CS 101 Laboratory #10

Spam, Spam, Spam


Objective: To gain more experience with Strings.
As in previous weeks, you should bring a completed design document to lab.

Due date: Friday, December 2, at the beginning of your lecture section.


Background

What is spam? Before the mid-90s, Spam was a canned "meat" product, which we believe actually still exists under that name. Others are fondly reminded of a Monty Python skit involving a restaurant that served spam in all of its dishes. Of course, these days, the term "spam" means just one thing - unwanted email! There is lots more information available online about the history of the term "spam". Hormel (the makers of Spam) have an amusing site to give spam back its "good" reputation, including the slogan (Spam. So good...it's gone.)

The Problem

This week we will build a program that should give you insights into how you might add a spam filter capability to a mail program. Our spam filter is rather simple. The user provides a list of words. The program then searches the "from" and "subject" headers of all your mail messages and divides your mail into two lists. One list contains words in the filter, the other does not.

The SpamFilter program is shown below:

In this program, the user selects the machine to read mail from, then enters his/her username and password. The program connects to the mail server and downloads the headers of all the messages. Initially, all the mail is considered good mail (not spam).

The user can then add filter words. The filter words appear in the text area in the top right after they are entered. When the user adds a filter word, it appears in the list, but also the mail is scanned for occurrences of the filter word. Messages with that word in their headers are removed from the good mail list and moved to the spam list.

The JComboBox at the bottom of the screen allows the user to switch between viewing the good mail or the spam.

You can use this program to connect to your actual mailbox and filter your own mail by entering your mail server name, username and password into the user interface. We provide the code to actually communicate with a mail server. You do not need to worry about errors in your program causing problems with your real mailbox, though, as there is nothing in your program that modifies your mailbox in any way.

If you don't want to use your actual mailbox, we have set up temporary mailboxes for you to use on the mail server basin.cs.middlebury.edu. You would connect with the same username and password that you use to connect to benjerry. Of course, these mailboxes are currently empty. So, you will need to send yourself a few short pieces of mail to test out your program, using the address username@cs.middlebury.edu for example (using your login id in place of "username", of course).

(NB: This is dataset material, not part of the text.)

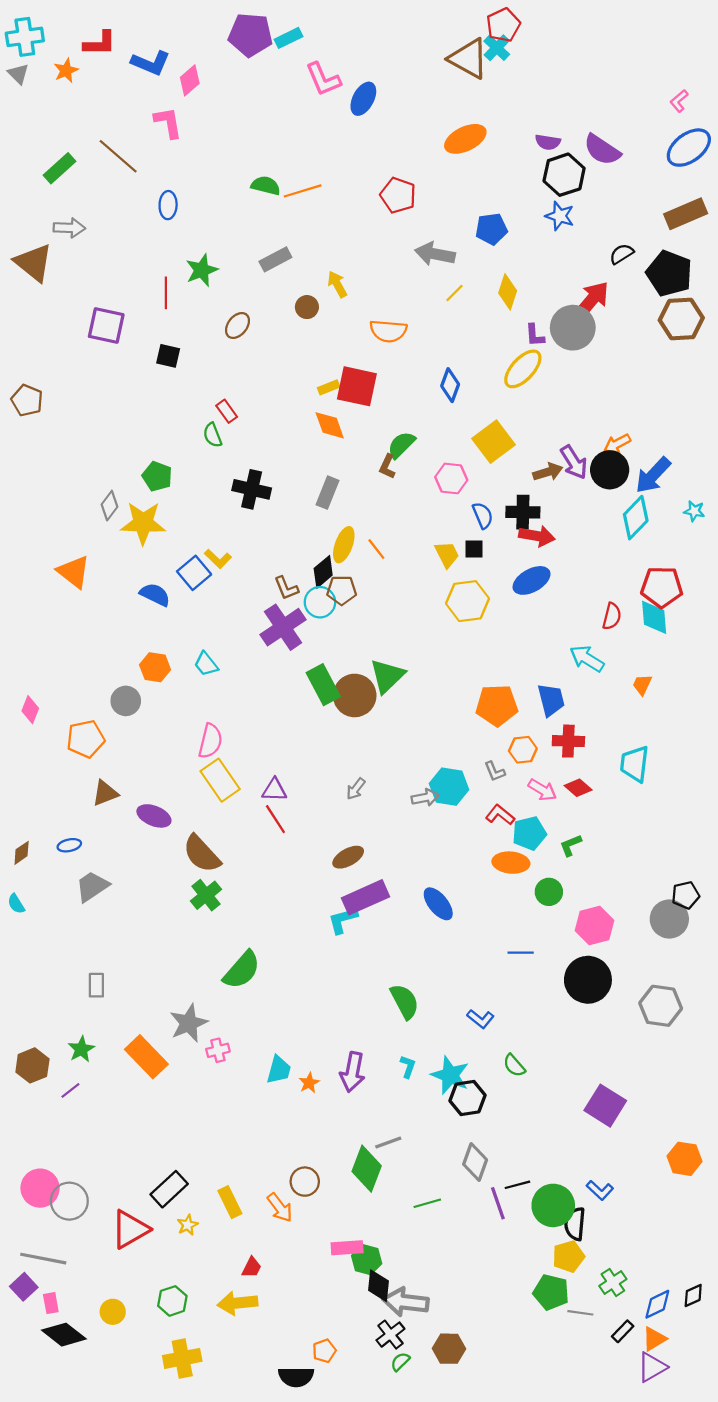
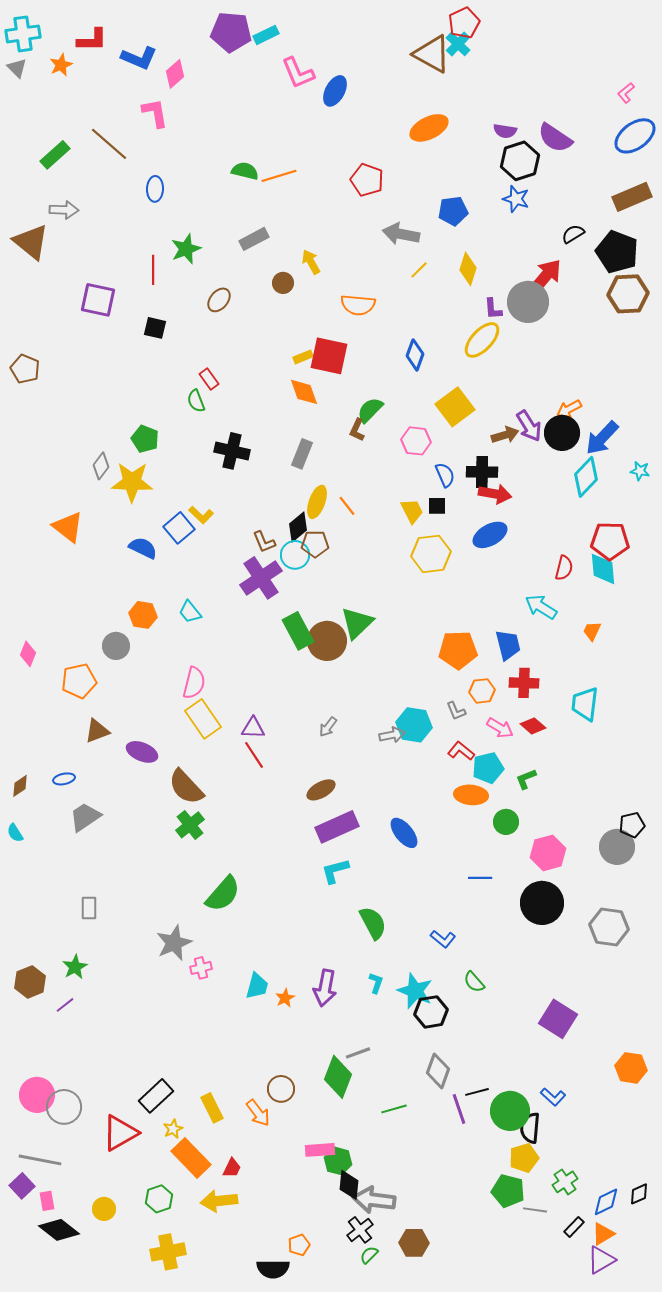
cyan L-shape: (343, 920) -> (335, 871), moved
orange rectangle: (146, 1057) -> (191, 1158), moved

To start click on this link to download the SpamFilter starter.

Design

This week we will again require that you prepare a written "design" for your program before lab. At the beginning of the lab, the instructor will briefly examine each of your designs to make sure you are on the right track. Submit your final design with your code submission.

The only class you are responsible for designing is the SpamFilter class. For this class, you should provide:

We provide a MailConnection class that manages the communication with a mail server. We also provide a simple Mail class that the SpamFilter class uses to store and retrieve a "from" header and a "subject" header. It provides the following:

public Mail (String from, String subject)
Constructs a mail object with just a "from" header and a "subject" header.

public String getFrom()
Returns the from header that was passed in on construction.

public String getSubject()
Returns the subject header that was passed in on construction.

public String toString()
Returns the "from" and "subject" headers as a single string with a newline between them and a newline at the end.

The MailConnection class is a bit more interesting. Here are descriptions of the constructor and methods the SpamFilter class needs:

public MailConnection (String host, String userName, char[] password)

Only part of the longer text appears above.